歸妹 → 旅
Hexagram 54: The Marrying Maiden → Hexagram 56: The Wanderer
Changing Lines
This transformation involves 4 changing lines (lines 2, 3, 4, 6).
Line 2
九二 眇能視。利幽人之貞。
Nine in the second place means: A one-eyed man who is able to see. The perseverance of a solitary man furthers.
Line 3
六三 歸妹以須。反歸以娣。
Six in the third place means: The marrying maiden as a slave. She marries as a concubine.
Line 4
九四 歸妹愆期。遲歸有時。
Nine in the fourth place means: The marrying maiden draws out the allotted time. A late marriage comes in due course.
Line 6
上六 女承筐无實。士刲羊无血。无攸利。
Six at the top means: The woman holds the basket, but there are no fruits in it. The man stabs the sheep, but no blood flows. Nothing that acts to further.
Trigram Changes
Yilin Verse
西賈巴蜀,寒雪至轂。欲前不得,還反空屋。
Trading westward in Ba and Shu; snow buries the cart to its hubs. Wishing to press on but unable; he turns back to an empty house.

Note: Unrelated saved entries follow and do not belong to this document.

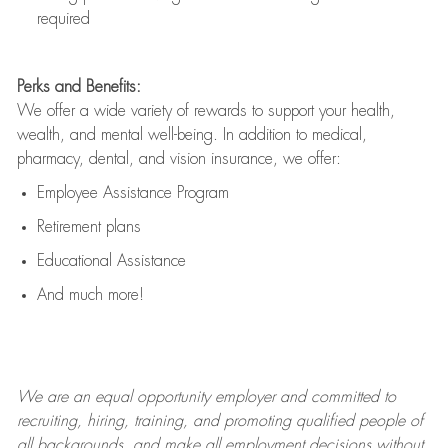
required
Perks and Benefits:
We offer a wide variety of rewards to support your health,
wealth, and mental well-being. In addition to medical,
pharmacy, dental, and vision insurance, we offer:
Employee Assistance Program
Retirement plans
Educational Assistance
And much more!
We are an
equal opportunity employer and committed to
recruiting, hiring, training, and promoting qualified people of
all backgrounds, and mak
e
all employment decisions without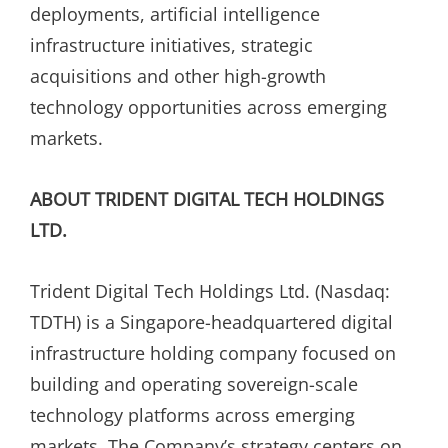
deployments, artificial intelligence
infrastructure initiatives, strategic
acquisitions and other high-growth
technology opportunities across emerging
markets.
ABOUT TRIDENT DIGITAL TECH HOLDINGS
LTD.
Trident Digital Tech Holdings Ltd. (Nasdaq:
TDTH) is a Singapore-headquartered digital
infrastructure holding company focused on
building and operating sovereign-scale
technology platforms across emerging
markets. The Company’s strategy centers on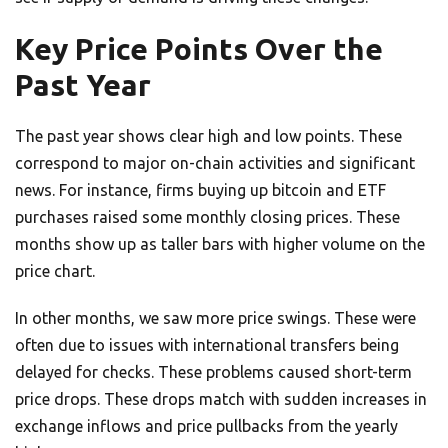
Key Price Points Over the
Past Year
The past year shows clear high and low points. These
correspond to major on-chain activities and significant
news. For instance, firms buying up bitcoin and ETF
purchases raised some monthly closing prices. These
months show up as taller bars with higher volume on the
price chart.
In other months, we saw more price swings. These were
often due to issues with international transfers being
delayed for checks. These problems caused short-term
price drops. These drops match with sudden increases in
exchange inflows and price pullbacks from the yearly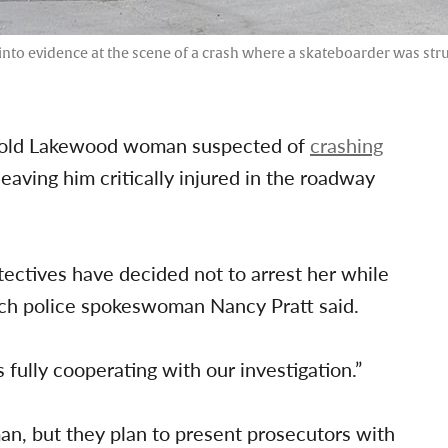
to evidence at the scene of a crash where a skateboarder was struc
r-old Lakewood woman suspected of
crashing
eaving him critically injured in the roadway
tectives have decided not to arrest her while
each police spokeswoman Nancy Pratt said.
s fully cooperating with our investigation.”
man, but they plan to present prosecutors with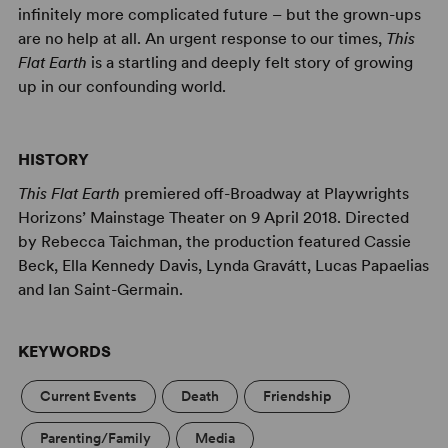
infinitely more complicated future – but the grown-ups
are no help at all. An urgent response to our times,
This
Flat Earth
is a startling and deeply felt story of growing
up in our confounding world.
HISTORY
This Flat Earth
premiered off-Broadway at Playwrights
Horizons’ Mainstage Theater on 9 April 2018. Directed
by Rebecca Taichman, the production featured Cassie
Beck, Ella Kennedy Davis, Lynda Gravátt, Lucas Papaelias
and Ian Saint-Germain.
KEYWORDS
Current Events
Death
Friendship
Parenting/Family
Media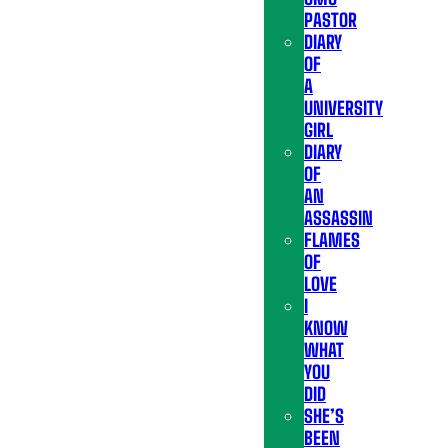
PASTOR
DIARY
OF
A
UNIVERSITY
GIRL
DIARY
OF
AN
ASSASSIN
FLAMES
OF
LOVE
I
KNOW
WHAT
YOU
DID
SHE’S
BEEN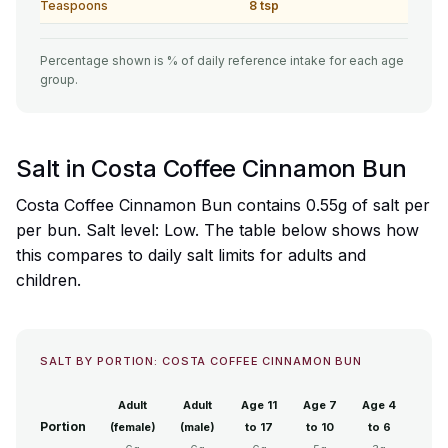
Teaspoons
8 tsp
Percentage shown is % of daily reference intake for each age
group.
Salt in Costa Coffee Cinnamon Bun
Costa Coffee Cinnamon Bun contains 0.55g of salt per
per bun. Salt level: Low. The table below shows how
this compares to daily salt limits for adults and
children.
SALT BY PORTION: COSTA COFFEE CINNAMON BUN
Adult
Adult
Age 11
Age 7
Age 4
Portion
(female)
(male)
to 17
to 10
to 6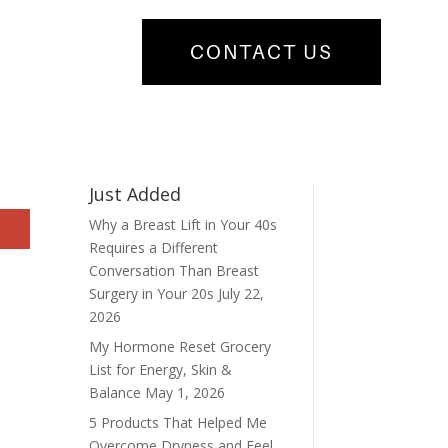
CONTACT US
Just Added
Why a Breast Lift in Your 40s
Requires a Different
Conversation Than Breast
Surgery in Your 20s
July 22,
2026
My Hormone Reset Grocery
List for Energy, Skin &
Balance
May 1, 2026
5 Products That Helped Me
Overcome Dryness and Feel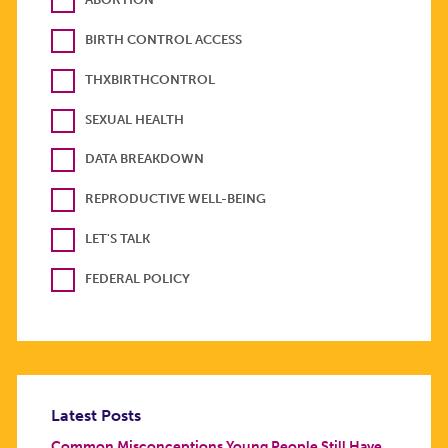
BIRTH CONTROL ACCESS
THXBIRTHCONTROL
SEXUAL HEALTH
DATA BREAKDOWN
REPRODUCTIVE WELL-BEING
LET'S TALK
FEDERAL POLICY
Latest Posts
Common Misconceptions Young People Still Have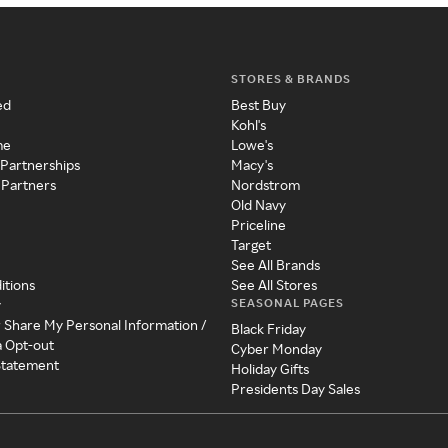
STORES & BRANDS
ed
Best Buy
Kohl's
me
Lowe's
 Partnerships
Macy's
 Partners
Nordstrom
Old Navy
Priceline
Target
See All Brands
itions
See All Stores
SEASONAL PAGES
y
r Share My Personal Information /
Black Friday
a Opt-out
Cyber Monday
 Statement
Holiday Gifts
Presidents Day Sales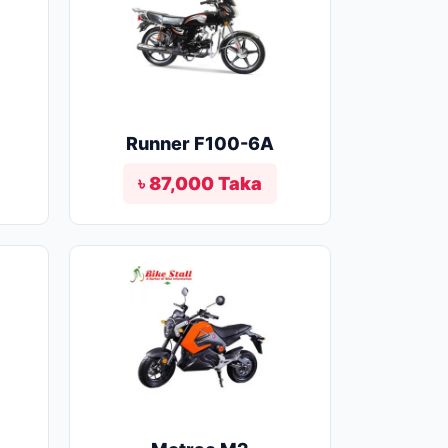
Runner F100-6A
৳ 87,000 Taka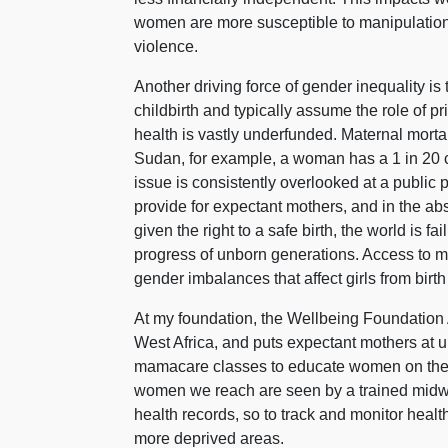
women are more susceptible to manipulation, 
violence.
Another driving force of gender inequality i
childbirth and typically assume the role of p
health is vastly underfunded. Maternal morta
Sudan, for example, a woman has a 1 in 20 ch
issue is consistently overlooked at a public po
provide for expectant mothers, and in the ab
given the right to a safe birth, the world is 
progress of unborn generations. Access to ma
gender imbalances that affect girls from birth 
At my foundation, the Wellbeing Foundation A
West Africa, and puts expectant mothers at 
mamacare classes to educate women on the b
women we reach are seen by a trained midwi
health records, so to track and monitor heal
more deprived areas.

— Jiao Yanshou, Yilin (Forest of Changes), 1st century BCE
Commentary
Thunder over lake meets fire over mountain: the maiden's hasty commitment encounters the Wanderer's rootless sojourn. Trading westward to Ba and Shu, deep snow buries the cart axles. Unable to advance further, the merchant returns to an empty house. The route to Ba and Shu, the ancient Sichuan basin, was notoriously treacherous, immortalized in Li Bai's later poem 'The Road to Shu is Hard.' The verse captures a commercial venture defeated by terrain and weather: ambition outpaces geography, and the trader comes home with nothing. From the Marrying Maiden to the Wanderer, fire perches atop the mountain, burning bright but impermanent. The Wanderer finds no lasting home, and the merchant's empty return embodies this transience perfectly.